Shi Wenjie, Aini Mijiti, Dang Limin, Kahaer Alafate, Zhou Zhihao, Wang Yixi, Maimaiti Abulikemu, Wang Shuiquan, Guo Hailong, Rexiti Paerhati
Xinjiang Uygur Autonomous Region, Xinjiang Medical University, Urumqi, China.
Department of Orthopedics Second People's Hospital Kashgar District, Xinjiang Uygur Autonomous Region, Kashgar City, China.
Front Surg. 2022 Nov 2;9:1028276. doi: 10.3389/fsurg.2022.1028276. eCollection 2022.
Compared with traditional pedicle screw trajectory, cortical bone trajectory (CBT) increases the contact surface between the screw and cortical bone where the screw is surrounded by dense cortical bone, which does not deform remarkably due to degeneration. We aimed to provide detailed information about the improvement of three-dimensional (3D)-printed navigation templates for modified CBT screw placement in the lumbar spine and evaluate the safety and accuracy thereof.
Four human cadaveric lumbar spine specimens were selected. After CT scanning data were reconstructed to 3D models, either the left or right side of each specimen was randomly selected to establish a 3D-navigation template, mutually complemented with the surface anatomical structure of the lateral margin of the lumbar isthmus, vertebral plate, and spinous process. The corresponding 3D centrum was printed according to the CT scanning data, and a navigation template of supporting design was made according to modified cortical bone technique. The same template was used to insert CBT screws into 3D printed and cadaveric specimens. After the screws were inserted, the screw path of the 3D printed specimens was directly observed, and that of the anatomical specimens was scanned by CT, to determine the position and direction of the screws to analyze the success rate of screw placement.

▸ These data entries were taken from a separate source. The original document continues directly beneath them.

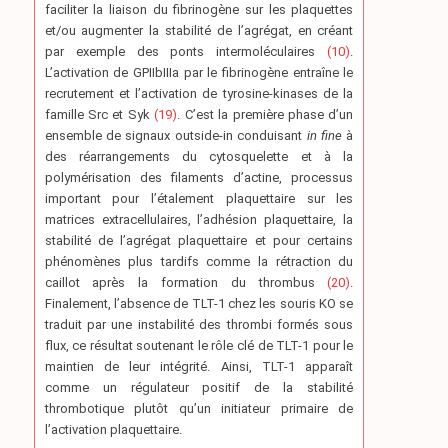
faciliter la liaison du fibrinogène sur les plaquettes
et/ou augmenter la stabilité de l’agrégat, en créant
par exemple des ponts intermoléculaires
(10)
.
L’activation de GPIIbIIIa par le fibrinogène entraîne le
recrutement et l’activation de tyrosine-kinases de la
famille Src et Syk
(19)
. C’est la première phase d’un
ensemble de signaux outside-in conduisant
in fine
à
des réarrangements du cytosquelette et à la
polymérisation des filaments d’actine, processus
important pour l’étalement plaquettaire sur les
matrices extracellulaires, l’adhésion plaquettaire, la
stabilité de l’agrégat plaquettaire et pour certains
phénomènes plus tardifs comme la rétraction du
caillot après la formation du thrombus
(20)
.
Finalement, l’absence de TLT-1 chez les souris KO se
traduit par une instabilité des thrombi formés sous
flux, ce résultat soutenant le rôle clé de TLT-1 pour le
maintien de leur intégrité. Ainsi, TLT-1 apparaît
comme un régulateur positif de la stabilité
thrombotique plutôt qu’un initiateur primaire de
l’activation plaquettaire.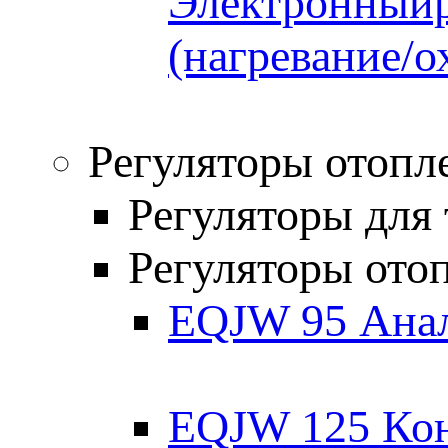
Электронныйр
(нагревание/о
Регуляторы отопл
Регуляторы для
Регуляторы ото
EQJW 95 Анал
EQJW 125 Кон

Twenty cortical bone screws were placed in each of the 3D printed and anatomical specimens, with excellent rates of screw placement of 100% and 95%, respectively.

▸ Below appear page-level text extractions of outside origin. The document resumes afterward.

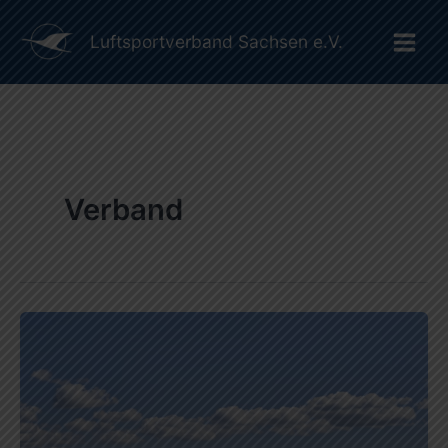
Suchen
Zum
Main
Inhalt
Luftsportverband Sachsen e.V.
Men
springen
Verband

We report the easy, safe, accurate, and reliable use of a 3D-printed navigation template to carry out screw placement by modified cortical bone technique in the lumbar spine.
与传统椎弓根螺钉轨迹相比,皮质骨轨迹(CBT)增加了螺钉与皮质骨之间的接触面积,在该轨迹中螺钉被致密皮质骨包围,皮质骨不会因退变而发生明显变形。我们旨在提供有关改良CBT螺钉置入腰椎的三维(3D)打印导航模板改进的详细信息,并评估其安全性和准确性。
选取4具人类尸体腰椎标本。将CT扫描数据重建为3D模型后,随机选择每个标本的左侧或右侧建立3D导航模板,使其与腰峡部外侧缘、椎板和棘突的表面解剖结构相互补充。根据CT扫描数据打印相应的3D椎体,并根据改良皮质骨技术制作支撑设计的导航模板。使用相同的模板将CBT螺钉插入3D打印标本和尸体标本中。螺钉插入后,直接观察3D打印标本的螺钉路径,对解剖标本的螺钉路径进行CT扫描,以确定螺钉的位置和方向,分析螺钉置入的成功率。
在3D打印标本和解剖标本中各置入20枚皮质骨螺钉,螺钉置入优良率分别为100%和95%。
我们报告了使用3D打印导航模板通过改良皮质骨技术在腰椎进行螺钉置入操作简便、安全、准确且可靠。